Solidarité et ouverture
Autre fait marquant sur l’établissement, faute de pouvoir cette année se déplacer à la mosquée pour rendre service, les jeunes qui en avaient l’envie, musulmans ou non, ont pu se retrouver tous les mercredis après-midi du ramadan pour confectionner des gâteaux redistribués aux personnes dans le besoin et vivre ainsi un des cinq piliers de l’Islam.
Un esprit d'ouverture et de partage salué par Mohamed Zoujaji, un des éducateurs de la maison d'enfants : « Peu importe leur religion ou leurs croyances, je tiens à souligner que nos jeunes sont disponibles et demandeurs. Rendre service, faire des gâteaux pour les autres, aller servir la soupe à l’extérieur quand c’est possible, c’est pour eux un engagement et un espace de rencontre qui les sort d’eux-mêmes. On gagne toujours à aller vers l’autre. »
Apprendre à découvrir ce qui fait vivre l'autre
Le confinement arrivant, aux établissements Notre-Dame, le plus grand site d’Apprentis d’Auteuil situé en pleine nature à une cinquantaine de kilomètres de Chartres, les pères Calvin et Jean-Edmond, aumôniers spiritains de terrain, et Dalal Godeau, éducatrice interculturelle, ont réfléchi à une proposition pour que les jeunes vivent autrement ce ramadan et puissent lui donner du sens.
« L’idée d’un temps de rencontre hebdomadaire, durant cinq semaines, sur le thème de chacun des piliers de l’Islam, a rapidement pris forme, souligne Dalal, l’éducatrice. Une quarantaine de jeunes nous ont rejoints, ainsi que quelques éducateurs. Le but n’était pas de leur donner un cours, mais de leur proposer un temps d’échange et d’animation. »
« On a écouté et encouragé les jeunes, complète le père Calvin. On a également appris à mieux nous connaître et à découvrir ce qui nous faisait vivre et faisait vivre l’autre, en lien avec nos croyances et le projet éducatif d’Apprentis Auteuil. Un vrai lien de confiance s’est créé au fil des semaines . »
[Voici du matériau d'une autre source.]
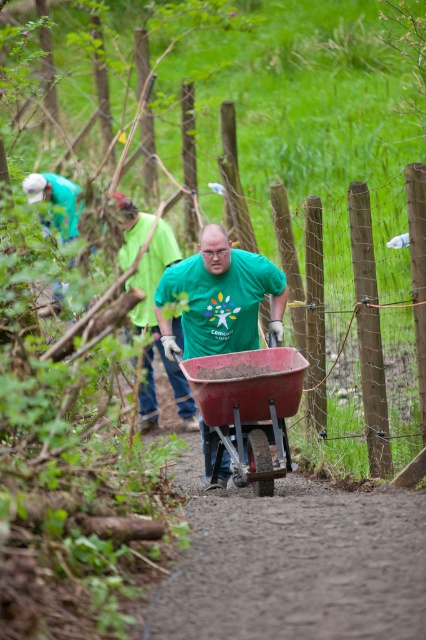 Which is more to the right, matte green shirt at center or green matte shirt at center?

Positioned to the right is matte green shirt at center.

Who is more distant from viewer, [244,333] or [175,250]?

The point [175,250] is more distant.

Is point (184, 268) in front of point (175, 259)?

Yes.

You are a GUI agent. You are given a task and a screenshot of the screen. Output one action in this format:
    pyautogui.click(x=<x>, y=<y>)
    Task: Click on the matte green shirt at center
    
    Given the screenshot: What is the action you would take?
    pyautogui.click(x=219, y=298)

Is matte red wheelbarrow at center positioned at the back of green matte shirt at center?

No, matte red wheelbarrow at center is closer to the viewer.

Does matte red wheelbarrow at center have a larger size compared to green matte shirt at center?

Actually, matte red wheelbarrow at center might be smaller than green matte shirt at center.

Which is behind, point (270, 372) or point (175, 333)?

Point (175, 333)

Locate an element on the screen. This screenshot has height=640, width=426. matte red wheelbarrow at center is located at coordinates (247, 410).

Who is lower down, matte red wheelbarrow at center or matte green shirt at center?

matte red wheelbarrow at center

Who is more forward, [239,449] or [282,324]?

Point [239,449] is in front.

You are a GUI agent. You are given a task and a screenshot of the screen. Output one action in this format:
    pyautogui.click(x=<x>, y=<y>)
    Task: Click on the matte red wheelbarrow at center
    The height and width of the screenshot is (640, 426).
    Given the screenshot: What is the action you would take?
    pyautogui.click(x=247, y=410) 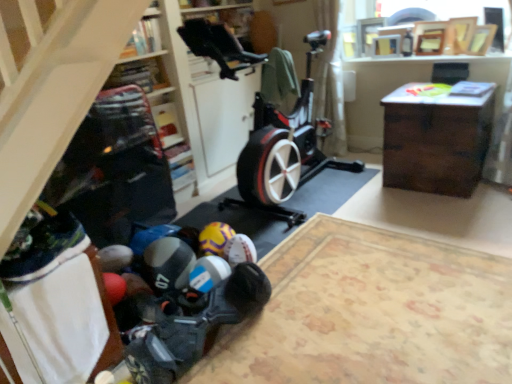 In order to click on free space to the left of dark wood desk at right in this screenshot , I will do `click(357, 192)`. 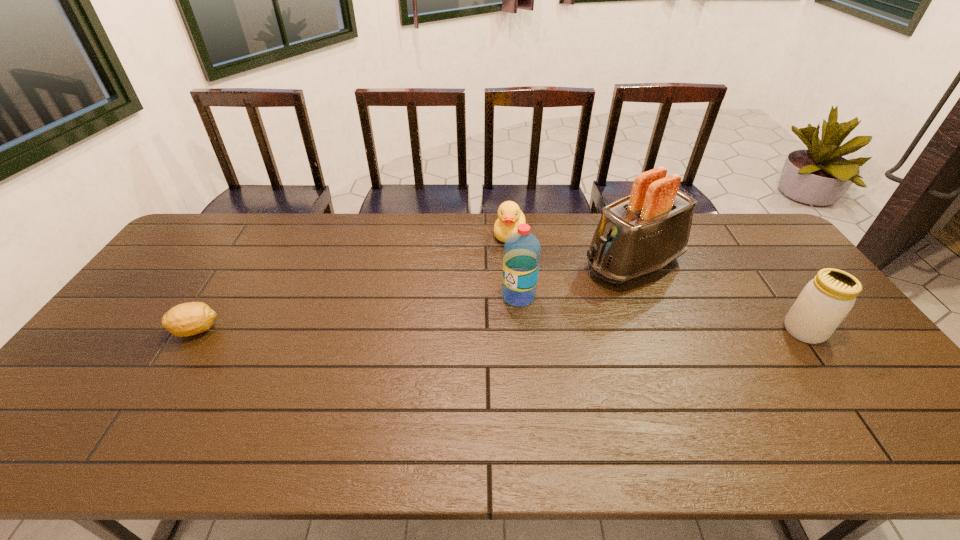 Where is `lemon`? The width and height of the screenshot is (960, 540). lemon is located at coordinates (187, 319).

Find the location of `the leftmost object`. the leftmost object is located at coordinates (187, 319).

I want to click on the rightmost object, so click(x=825, y=301).

This screenshot has height=540, width=960. What are the coordinates of `the third shortest object` in the screenshot? It's located at (825, 301).

This screenshot has width=960, height=540. I want to click on duck, so click(510, 216).

This screenshot has width=960, height=540. I want to click on water bottle, so click(x=521, y=257).

Locate an element on the screen. The height and width of the screenshot is (540, 960). the tallest object is located at coordinates (639, 234).

Image resolution: width=960 pixels, height=540 pixels. I want to click on the second object from right to left, so click(x=639, y=234).

Where is `vacant space located 0.120m at the stem end of the shortest object`? The image size is (960, 540). vacant space located 0.120m at the stem end of the shortest object is located at coordinates (132, 330).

« J’ai vraiment apprécié ces rencontres, témoigne Salou, 17 ans, mineur non accompagné, en première année de CAP cuisine, dont c’était le premier ramadan hors de son pays d’origine. Partager avec des jeunes qui pensent différemment, mieux connaître leurs croyances, cela enrichit énormément. »
Entre intériorité et solidarité, ce mois sacré 2020 aura fait grandir chez les jeunes un regard neuf sur eux-mêmes et sur les autres.